[Page images and extracted text]
====================

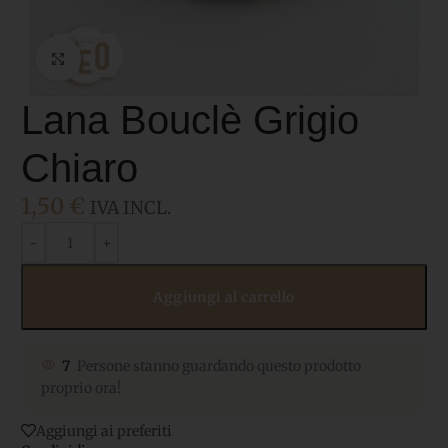
Click to enlarge
Lana Bouclè Grigio
Chiaro
1,50
€
IVA INCL.
Aggiungi al carrello
7
Persone stanno guardando questo prodotto
proprio ora!
Aggiungi ai preferiti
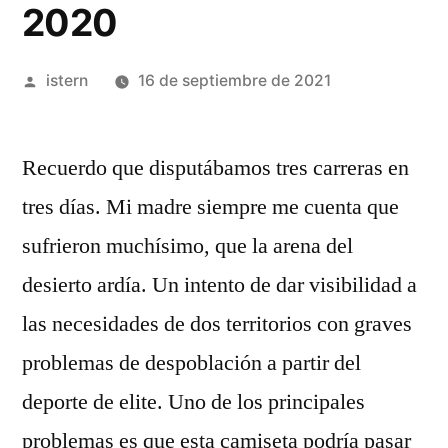
2020
Publicado
istern
16 de septiembre de 2021
por
Recuerdo que disputábamos tres carreras en
tres días. Mi madre siempre me cuenta que
sufrieron muchísimo, que la arena del
desierto ardía. Un intento de dar visibilidad a
las necesidades de dos territorios con graves
problemas de despoblación a partir del
deporte de elite. Uno de los principales
problemas es que esta camiseta podría pasar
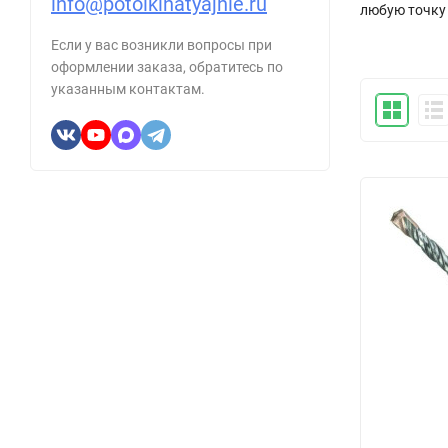
info@potolkinatyajnie.ru
любую точку
Если у вас возникли вопросы при
оформлении заказа, обратитесь по
указанным контактам.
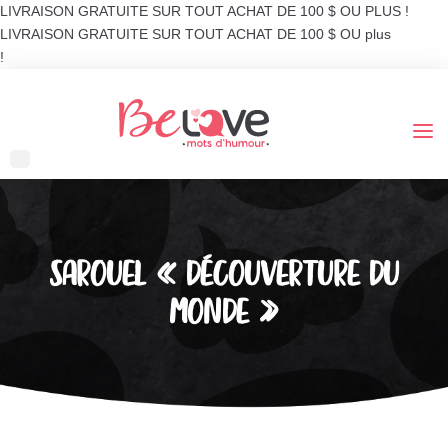
LIVRAISON GRATUITE SUR TOUT ACHAT DE 100 $ OU PLUS !
LIVRAISON GRATUITE SUR TOUT ACHAT DE 100 $ OU plus
!
SAROUEL « DÉCOUVERTURE DU
MONDE »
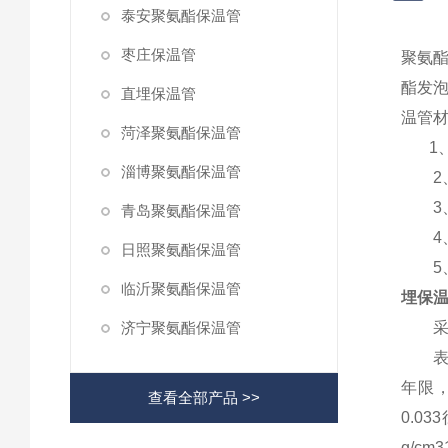
泰安聚氨酯保温管
枣庄保温管
聚氨酯
酯发
直埋保温管
温管
菏泽聚氨酯保温管
1、
淄博聚氨酯保温管
2、
3、
青岛聚氨酯保温管
4、
日照聚氨酯保温管
5、
临沂聚氨酯保温管
埋保
济宁聚氨酯保温管
采暖
表层硬
年限，
查看全部产品 >>
0.0
g/c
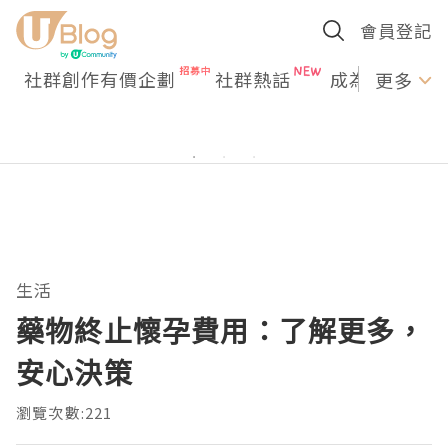
會員登記
社群創作有價企劃
社群熱話
成為U Creato
更多
生活
藥物終止懷孕費用：了解更多，
安心決策
瀏覽次數:221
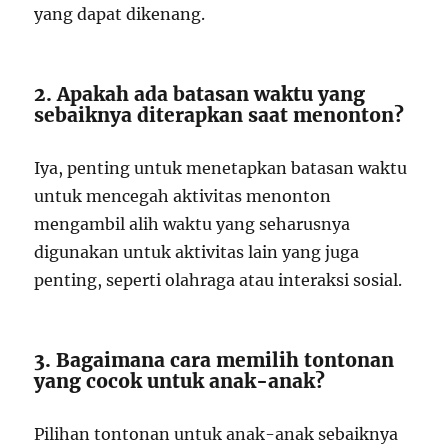
yang dapat dikenang.
2. Apakah ada batasan waktu yang
sebaiknya diterapkan saat menonton?
Iya, penting untuk menetapkan batasan waktu
untuk mencegah aktivitas menonton
mengambil alih waktu yang seharusnya
digunakan untuk aktivitas lain yang juga
penting, seperti olahraga atau interaksi sosial.
3. Bagaimana cara memilih tontonan
yang cocok untuk anak-anak?
Pilihan tontonan untuk anak-anak sebaiknya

====================

◆ **Exercise details**
Gather from the entries above all lines that include the string "penting".

◆ **Reply to the task**
Iya, penting untuk menetapkan batasan waktu
penting, seperti olahraga atau interaksi sosial.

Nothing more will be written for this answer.